Reputation: 5487
If I have a query vector A and an item vector B, it would be great if someone can guide me how to weigh/normalize the vectors (strategies for the same). Vector A would have the following components ( property1 (binary), property2 (binary), property 3 (int from range 0 to 50), property4 (int from range(0 to 10)
Vector B would have the same properties
I know that the angle between these 2 vectors using cosine similarity would give me the distance between the 2 vectors. I want to create a recommendation based on the similarity.
But i am not clear on how to normalize the properties and or the vectors in this case since it is binary+binary_int range +int range. Also, if I want to grant higher weightage to one property than the other, how do i do so. what options do i have.
I find examples of cosine similarity online with documents, but in this case the Vectors A and B are not documents so i am not using TF-idf in this case.
Please advise,
Thanks
Upvotes: 1
Views: 507
Reputation: 861
If you want to use the traditional cosine similarity between the two vectors for td/idf, then each term is a dimension in your vector. That is, you need to form two new Vectors A' and B' and perform the similarity between these two.
These vectors have a dimension for each term, and you have 65 terms:
property 1: true and false
property 2: true and false
property 3: 0 through 50
property 4: 0 through 10
So A' and B' will be vectors of length 65 and each element will be either 0 or 1:
A'(0) = 1 if A(0) = true, and 0 otherwise
A'(1) = 1 if A(0) = false, and 0 otherwise
etc.
Clearly, you can see that this is inefficient. You don't actually need to calculate A' or B' to use cosine similarity with td/idf; you can just pretend you calculated them and perform the calculation on A and B. Note that length(A') = length(B') = sqrt(4) because there will be exactly 4 ones in A' and B'.

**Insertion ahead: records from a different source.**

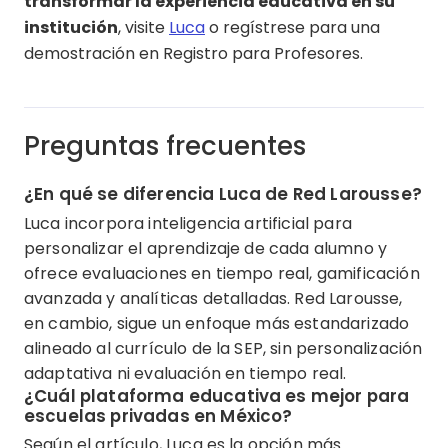
transformar la experiencia educativa en su
institución
, visite
Luca
o regístrese para una
demostración en Registro para Profesores.
Preguntas frecuentes
¿En qué se diferencia Luca de Red Larousse?
Luca incorpora inteligencia artificial para
personalizar el aprendizaje de cada alumno y
ofrece evaluaciones en tiempo real, gamificación
avanzada y analíticas detalladas. Red Larousse,
en cambio, sigue un enfoque más estandarizado
alineado al currículo de la SEP, sin personalización
adaptativa ni evaluación en tiempo real.
¿Cuál plataforma educativa es mejor para
escuelas privadas en México?
Según el artículo, Luca es la opción más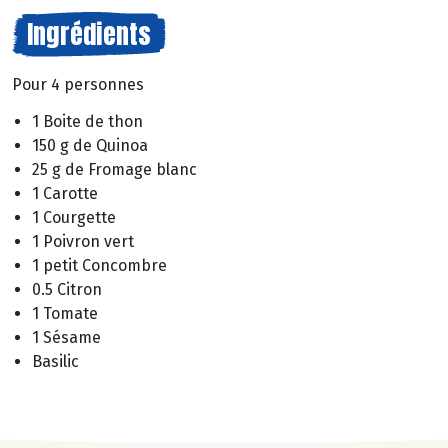
Ingrédients
Pour 4 personnes
1 Boite de thon
150 g de Quinoa
25 g de Fromage blanc
1 Carotte
1 Courgette
1 Poivron vert
1 petit Concombre
0.5 Citron
1 Tomate
1 Sésame
Basilic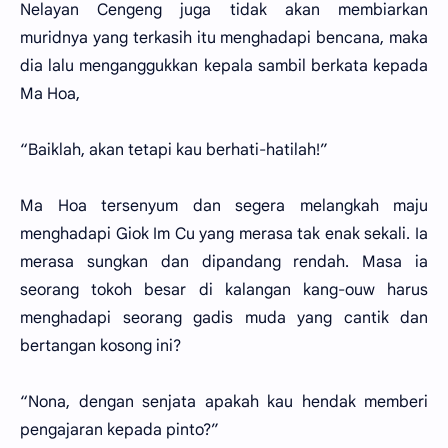
Nelayan Cengeng juga tidak akan membiarkan
muridnya yang terkasih itu menghadapi bencana, maka
dia lalu menganggukkan kepala sambil berkata kepada
Ma Hoa,
“Baiklah, akan tetapi kau berhati-hatilah!”
Ma Hoa tersenyum dan segera melangkah maju
menghadapi Giok Im Cu yang merasa tak enak sekali. Ia
merasa sungkan dan dipandang rendah. Masa ia
seorang tokoh besar di kalangan kang-ouw harus
menghadapi seorang gadis muda yang cantik dan
bertangan kosong ini?
“Nona, dengan senjata apakah kau hendak memberi
pengajaran kepada pinto?”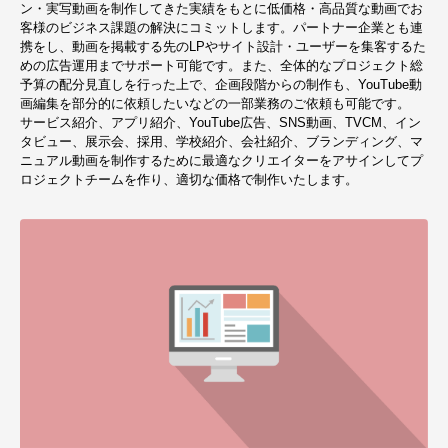
ン・実写動画を制作してきた実績をもとに低価格・高品質な動画でお
客様のビジネス課題の解決にコミットします。パートナー企業とも連
携をし、動画を掲載する先のLPやサイト設計・ユーザーを集客するた
めの広告運用までサポート可能です。また、全体的なプロジェクト総
予算の配分見直しを行った上で、企画段階からの制作も、YouTube動
画編集を部分的に依頼したいなどの一部業務のご依頼も可能です。
サービス紹介、アプリ紹介、YouTube広告、SNS動画、TVCM、イン
タビュー、展示会、採用、学校紹介、会社紹介、ブランディング、マ
ニュアル動画を制作するために最適なクリエイターをアサインしてプ
ロジェクトチームを作り、適切な価格で制作いたします。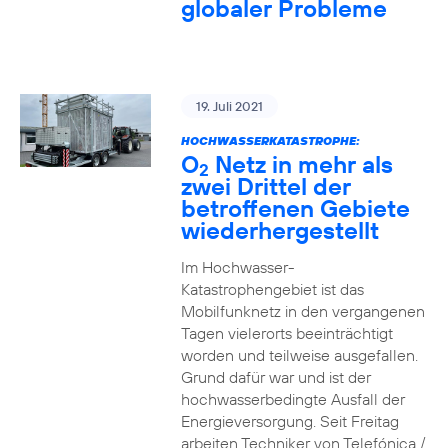
globaler Probleme
19. Juli 2021
HOCHWASSERKATASTROPHE:
O
Netz in mehr als
2
zwei Drittel der
betroffenen Gebiete
wiederhergestellt
Im Hochwasser-
Katastrophengebiet ist das
Mobilfunknetz in den vergangenen
Tagen vielerorts beeinträchtigt
worden und teilweise ausgefallen.
Grund dafür war und ist der
hochwasserbedingte Ausfall der
Energieversorgung. Seit Freitag
arbeiten Techniker von Telefónica /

td/idf may not be your best bet though, if you want to take care of similarities within properties 3 and 4. That is, with td/idf, a property 3 value of 40 is different than a property 3 value of 41 and different than a property 3 value of 12. However, 41 is not considered "farther away" from 40 than 12; they are all just different terms.
So, if you want property 3 and 4 to incorporate a distance (1 is really close to 2 and 50 is far form 2) then you have to define a distance metric. And if you want to weigh the Boolean values more or less than properties 3 and 4, you will have to define a different distance metric too. If these are things you want to do, forget about cosine and just come up with a value.
Here's an example:
distance = abs(A.property1 - B.property1) * 5 +
abs(A.property2 - B.property2) * 5 +
abs(A.property3 - B.property3) / 51 * 1 +
abs(A.property4 - B.property4) / 10 * 2
And then the similarity = (the maximum of all distances) - distance;
Or, if you like, similarity = 1 / distance.
You can really define it how ever you like. And if you need the similarity to be between 0 and 1, then normalize by dividing by the maximum possible distance.
Upvotes: 1